Forget to torque the side fill plug and spew Redline ghastly blue stuff all over the inside of a Merlyn Mk 6A sports racer rear body half. Took hours to clean...to be honest, there was still some on it when I sold the car two years later, if you looked close. Last time I used Redline ghastly blue stuff...
Have a new pinion installed, get the fifth gear endfloat off by about .100" and take hours to figure out why you can't engage 5th gear.
Have the pinion nut come loose and find out exactly what happens when you run for a while with the pinion wobbling all around (just prior to getting the fifth gear end-float wrong above). (what happens is you get a spare MK4 pinion useful to help set the shift forks on the next Mk4 gearbox you work on, which is approximately never)

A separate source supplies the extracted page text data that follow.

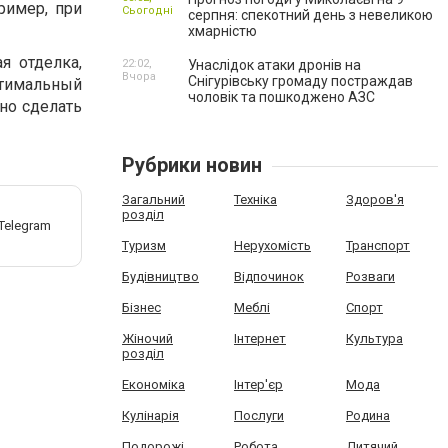
ример, при
Сьогодні
серпня: спекотний день з невеликою
хмарністю
я отделка,
22:02,
Унаслідок атаки дронів на
Вчора
Снігурівську громаду постраждав
птимальный
чоловік та пошкоджено АЗС
чно сделать
Рубрики новин
Загальний
Техніка
Здоров'я
розділ
Туризм
Нерухомість
Транспорт
Будівництво
Відпочинок
Розваги
Бізнес
Меблі
Спорт
Жіночий
Інтернет
Культура
розділ
Економіка
Інтер'єр
Мода
Кулінарія
Послуги
Родина
Подорожі
Робота
Дитячий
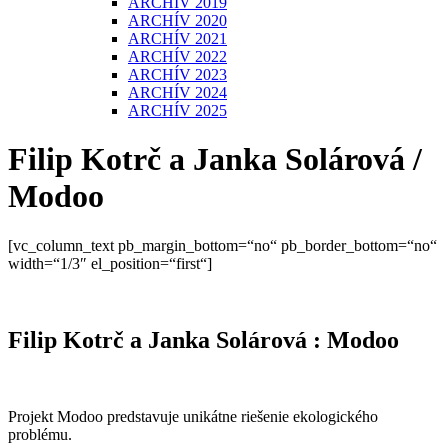
ARCHÍV 2019
ARCHÍV 2020
ARCHÍV 2021
ARCHÍV 2022
ARCHÍV 2023
ARCHÍV 2024
ARCHÍV 2025
Filip Kotrč a Janka Solárová /
Modoo
[vc_column_text pb_margin_bottom=“no“ pb_border_bottom=“no“
width=“1/3″ el_position=“first“]
Filip Kotrč a Janka Solárová : Modoo
Projekt Modoo predstavuje unikátne riešenie ekologického
problému.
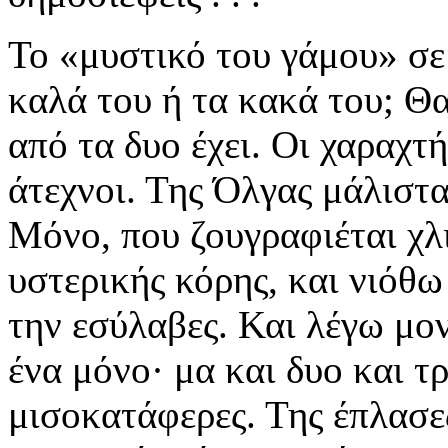
Το «μυστικό του γάμου» σε 
καλά του ή τα κακά του; Θα 
από τα δυο έχει. Οι χαραχτ
άτεχνοι. Της Όλγας μάλιστα
Μόνο, που ζουγραφιέται χλι
υστερικής κόρης, και νιόθω
την εσύλαβες. Και λέγω μοντ
ένα μόνο· μα και δυο και τ
μισοκατάφερες. Της έπλασε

Leave the circlip off of an output shaft and have the shaft walk out during a session.
On a one-off custom installation make up a clutch bobbin spacer out of aluminium, and have it run dry and gall itself to the input shaft. Take gearbox out, take diff out, get the input shaft out, beat the spacer off with a big hammer, clearance the spacer ID, file/scrape/chisel the spacer mung that's welded itself to the input shaft off, lube the crap out of it with anti-seize and put it all back together and make the next session. (lesson learned is that 6061-T6 is the wrong material to make a clutch bobbin spacer from - it will last just long enough to lull you into complacency, then fail,,,)

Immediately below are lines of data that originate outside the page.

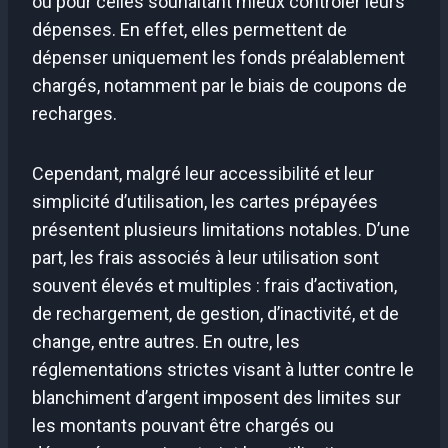
ou pour celles souhaitant mieux contrôler leurs
dépenses. En effet, elles permettent de
dépenser uniquement les fonds préalablement
chargés, notamment par le biais de coupons de
recharges.
Cependant, malgré leur accessibilité et leur
simplicité d’utilisation, les cartes prépayées
présentent plusieurs limitations notables. D’une
part, les frais associés à leur utilisation sont
souvent élevés et multiples : frais d’activation,
de rechargement, de gestion, d’inactivité, et de
change, entre autres. En outre, les
réglementations strictes visant à lutter contre le
blanchiment d’argent imposent des limites sur
les montants pouvant être chargés ou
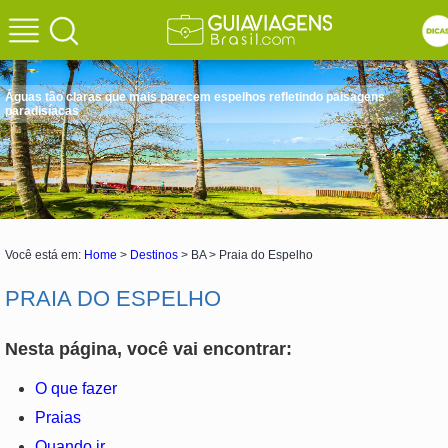
Águas tão claras que mais parecem espelhos refletindo paisagens
paradisíacas
Você está em:
Home
>
Destinos
> BA > Praia do Espelho
PRAIA DO ESPELHO
Nesta página, você vai encontrar:
O que fazer
Praias
Quando ir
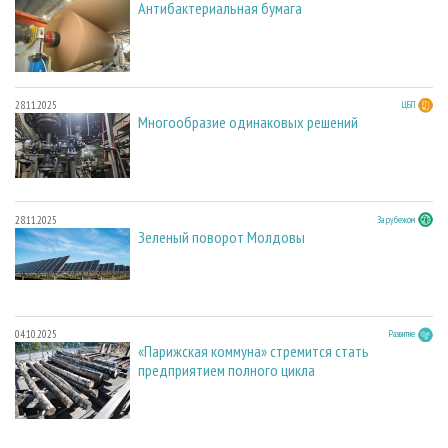
Антибактериальная бумага
28.11.2025
ЦБП
Многообразие одинаковых решений
28.11.2025
За рубежом
Зеленый поворот Молдовы
04.10.2025
Развитие
«Парижская коммуна» стремится стать
предприятием полного цикла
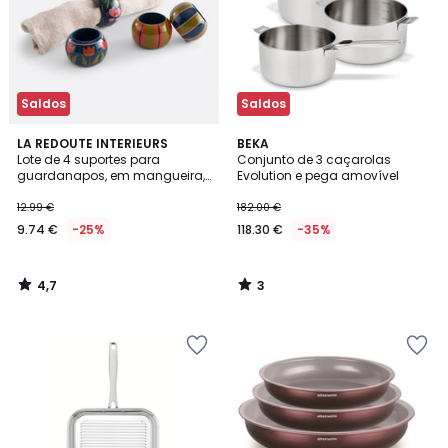
Saldos
Saldos
4,7
3
LA REDOUTE INTERIEURS
BEKA
/ 5
/
Lote de 4 suportes para
Conjunto de 3 caçarolas
5
guardanapos, em mangueira,
Evolution e pega amovível
Halia
12.99 €
182.00 €
9.74 €
-25%
118.30 €
-35%
4,7
3
/
/
5
5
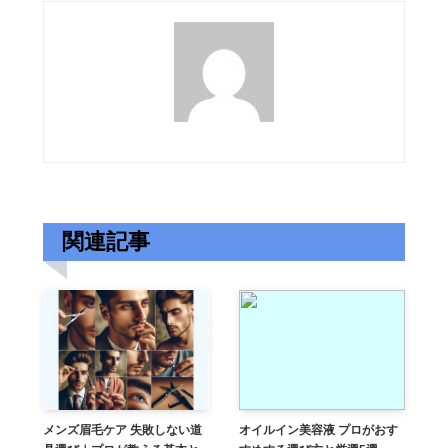
関連記事
メンズ眉毛ケア 失敗しない道
オイルイン美容液 プロがおす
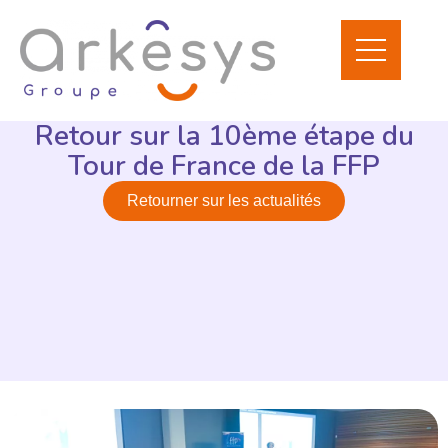
Retour sur la 10ème étape du
Tour de France de la FFP
Retourner sur les actualités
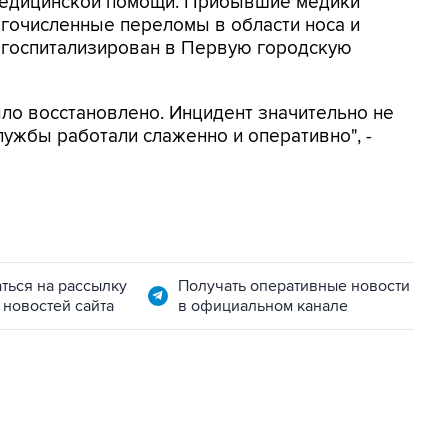
медицинской помощи. Прибывшие медики
гочисленные переломы в области носа и
л госпитализирован в Первую городскую
ыло восстановлено. Инцидент значительно не
лужбы работали слаженно и оперативно", -
ться на рассылку
Получать оперативные новости
 новостей сайта
в официальном канале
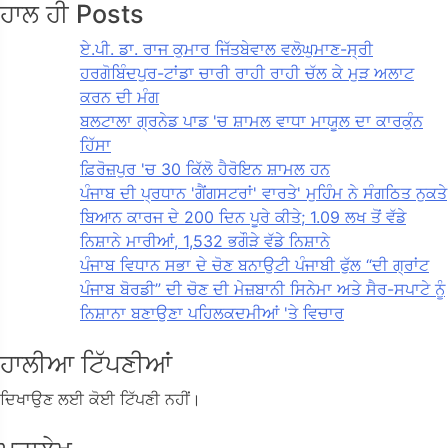
ਹਾਲ ਹੀ Posts
ਏ.ਪੀ. ਡਾ. ਰਾਜ ਕੁਮਾਰ ਜਿੱਤਬੇਵਾਲ ਵਲੋਘੁਮਾਣ-ਸ੍ਰੀ
ਹਰਗੋਬਿੰਦਪੁਰ-ਟਾਂਡਾ ਚਾਰੀ ਰਾਹੀ ਰਾਹੀ ਚੱਲ ਕੇ ਮੁੜ ਅਲਾਟ
ਕਰਨ ਦੀ ਮੰਗ
ਬਲਟਾਲਾ ਗ੍ਰਨੇਡ ਪਾਡ 'ਚ ਸ਼ਾਮਲ ਵਾਧਾ ਮਾਯੂਲ ਦਾ ਕਾਰਕੁੰਨ
ਹਿੱਸਾ
ਫ਼ਿਰੋਜ਼ਪੁਰ 'ਚ 30 ਕਿੱਲੋ ਹੈਰੋਇਨ ਸ਼ਾਮਲ ਹਨ
ਪੰਜਾਬ ਦੀ ਪ੍ਰਧਾਨ 'ਗੈਂਗਸਟਰਾਂ' ਵਾਰਤੇ' ਮੁਹਿੰਮ ਨੇ ਸੰਗਠਿਤ ਨੁਕਤੇ
ਬਿਆਨ ਕਾਰਜ ਦੇ 200 ਦਿਨ ਪੂਰੇ ਕੀਤੇ; 1.09 ਲਖ ਤੋਂ ਵੱਡੇ
ਨਿਸ਼ਾਨੇ ਮਾਰੀਆਂ, 1,532 ਭਗੌੜੇ ਵੱਡੇ ਨਿਸ਼ਾਨੇ
ਪੰਜਾਬ ਵਿਧਾਨ ਸਭਾ ਦੇ ਚੋਣ ਬਨਾਉਟੀ ਪੰਜਾਬੀ ਫੁੱਲ “ਦੀ ਗ੍ਰਾਂਟ
ਪੰਜਾਬ ਬੋਰਡੀ” ਦੀ ਚੋਣ ਦੀ ਮੇਜ਼ਬਾਨੀ ਸਿਨੇਮਾ ਅਤੇ ਸੈਰ-ਸਪਾਟੇ ਨੂੰ
ਨਿਸ਼ਾਨਾ ਬਣਾਉਣਾ ਪਹਿਲਕਦਮੀਆਂ 'ਤੇ ਵਿਚਾਰ
ਹਾਲੀਆ ਟਿੱਪਣੀਆਂ
ਦਿਖਾਉਣ ਲਈ ਕੋਈ ਟਿੱਪਣੀ ਨਹੀਂ।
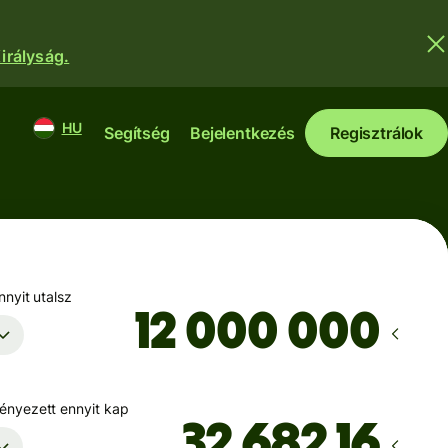
irályság.
HU
Segítség
Bejelentkezés
Regisztrálok
nyit utalsz
nyezett ennyit kap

the famous barometer deal and the multiple ways
i'll bet i would have found mr. bohr facinating..........but here's how eye would have calculated the height of the building using his famous barometer, which is different from what he said......i would have photographed the barometer and the building in the same photo so that their heights were coincident from a ground level camera, then measure the distance from the camera to the building and camera to the barometer, measure the height of the barometer and then calculate the height of the building from the trigometric sine function angular subtense of the barometer's height and distance from the camera. however his final approach is best because it involves charity and preservation of the barometer....he would have given the barometer to the building supervisor if the super would simply tell him the height of the building!

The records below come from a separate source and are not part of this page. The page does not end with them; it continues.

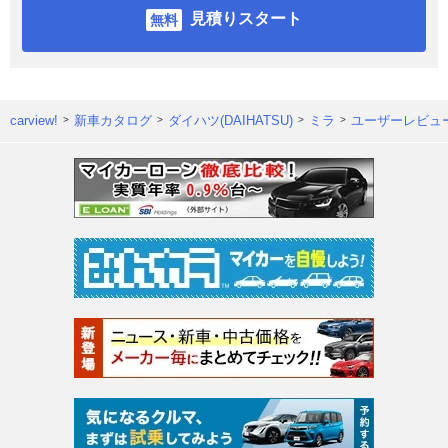
見積りスタート
carview!
新車カタログ
ダイハツ(DAIHATSU)
ミラ
ユーザーレビュ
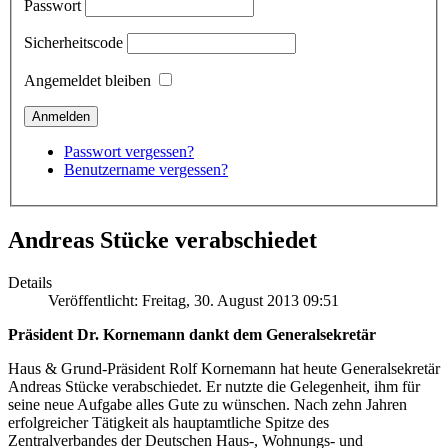
Passwort
Sicherheitscode
Angemeldet bleiben
Passwort vergessen?
Benutzername vergessen?
Andreas Stücke verabschiedet
Details
Veröffentlicht: Freitag, 30. August 2013 09:51
Präsident Dr. Kornemann dankt dem Generalsekretär
Haus & Grund-Präsident Rolf Kornemann hat heute Generalsekretär
Andreas Stücke verabschiedet. Er nutzte die Gelegenheit, ihm für
seine neue Aufgabe alles Gute zu wünschen. Nach zehn Jahren
erfolgreicher Tätigkeit als hauptamtliche Spitze des
Zentralverbandes der Deutschen Haus-, Wohnungs- und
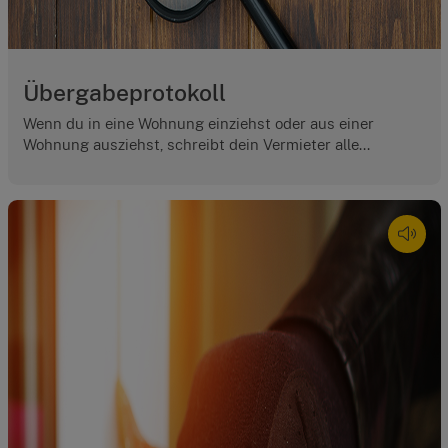
Übergabeprotokoll
Wenn du in eine Wohnung einziehst oder aus einer
Wohnung ausziehst, schreibt dein Vermieter alle...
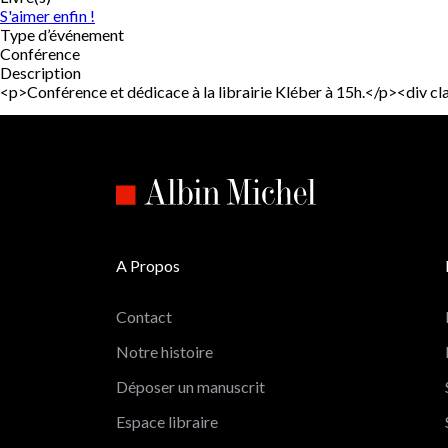
S'aimer enfin !
Type d’événement
Conférence
Description
<p>Conférence et dédicace à la librairie Kléber à 15h.</p><div
A Propos
Contact
Notre histoire
Déposer un manuscrit
Espace libraire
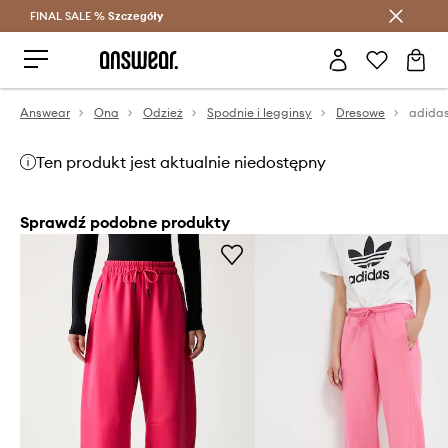
FINAL SALE %
Szczegóły
Oszczędzaj z Answear Club >
Answear
Ona
Odzież
Spodnie i legginsy
Dresowe
adidas
Ten produkt jest aktualnie niedostępny
Sprawdź podobne produkty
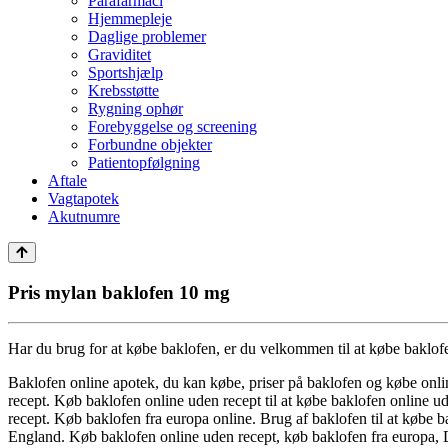
Parafarmaci
Hjemmepleje
Daglige problemer
Graviditet
Sportshjælp
Krebsstøtte
Rygning ophør
Forebyggelse og screening
Forbundne objekter
Patientopfølgning
Aftale
Vagtapotek
Akutnumre
Pris mylan baklofen 10 mg
Har du brug for at købe baklofen, er du velkommen til at købe baklofe
Baklofen online apotek, du kan købe, priser på baklofen og købe onli
recept. Køb baklofen online uden recept til at købe baklofen online 
recept. Køb baklofen fra europa online. Brug af baklofen til at købe
England. Køb baklofen online uden recept, køb baklofen fra europa, 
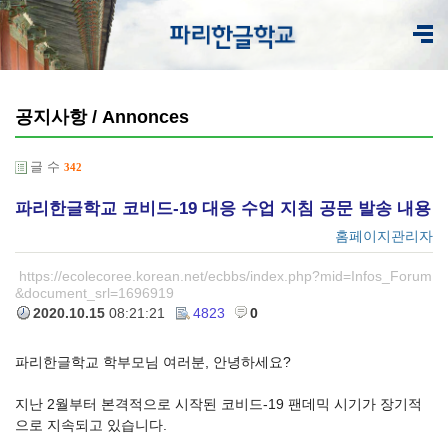
공지사항 / Annonces
글 수
342
파리한글학교 코비드-19 대응 수업 지침 공문 발송 내용
홈페이지관리자
https://ecolecoree.korean.net/ecbbs/index.php?mid=Infos_Forum
&document_srl=1696919
2020.10.15
08:21:21
4823
0
파리한글학교 학부모님 여러분, 안녕하세요?
지난 2월부터 본격적으로 시작된 코비드-19 팬데믹 시기가 장기적
으로 지속되고 있습니다.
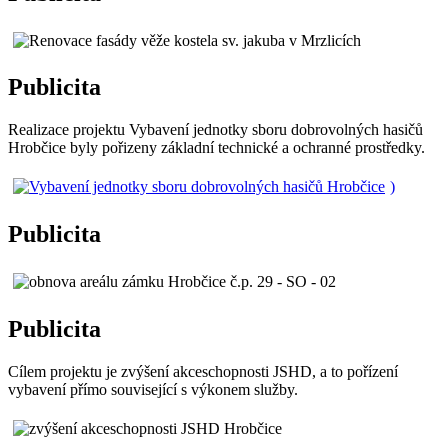
Publicita
Realizace projektu Vybavení jednotky sboru dobrovolných hasičů
Hrobčice byly pořizeny základní technické a ochranné prostředky.
)
Publicita
Publicita
Cílem projektu je zvýšení akceschopnosti JSHD, a to pořízení
vybavení přímo související s výkonem služby.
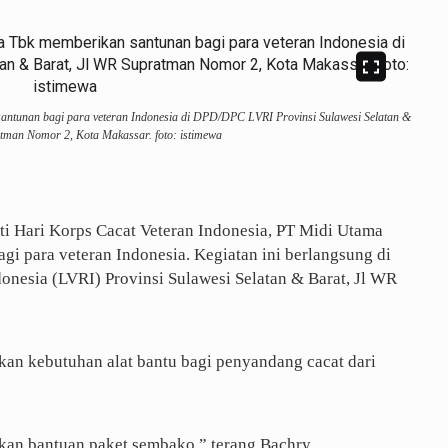
tunan bagi para veteran Indonesia di DPD/DPC LVRI Provinsi Sulawesi Selatan &
atman Nomor 2, Kota Makassar. foto: istimewa
i Hari Korps Cacat Veteran Indonesia, PT Midi Utama
i para veteran Indonesia. Kegiatan ini berlangsung di
nesia (LVRI) Provinsi Sulawesi Selatan & Barat, Jl WR
kan kebutuhan alat bantu bagi penyandang cacat dari
rkan bantuan paket sembako,” terang Bachry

uhhh.....ya'll have had the Email about how mr. bohr came to get his degree, right?
You can't laugh; you can't cry
It's late Friday night before the race weekend and I'm reinstalling the engine/gearbox (which had to be done as a single unit.) The gearbox hadn't been opened, so I know everything is okay. But, just to be sure, I rock the car and can get all 5 gears. Light off the motor to check for leaks. Everything's great. Put this turkey on the trailer (it's now 2 a.m.). Roll the car out of the garage and low-and-behold, there's the clutch bobbin lying on the floor.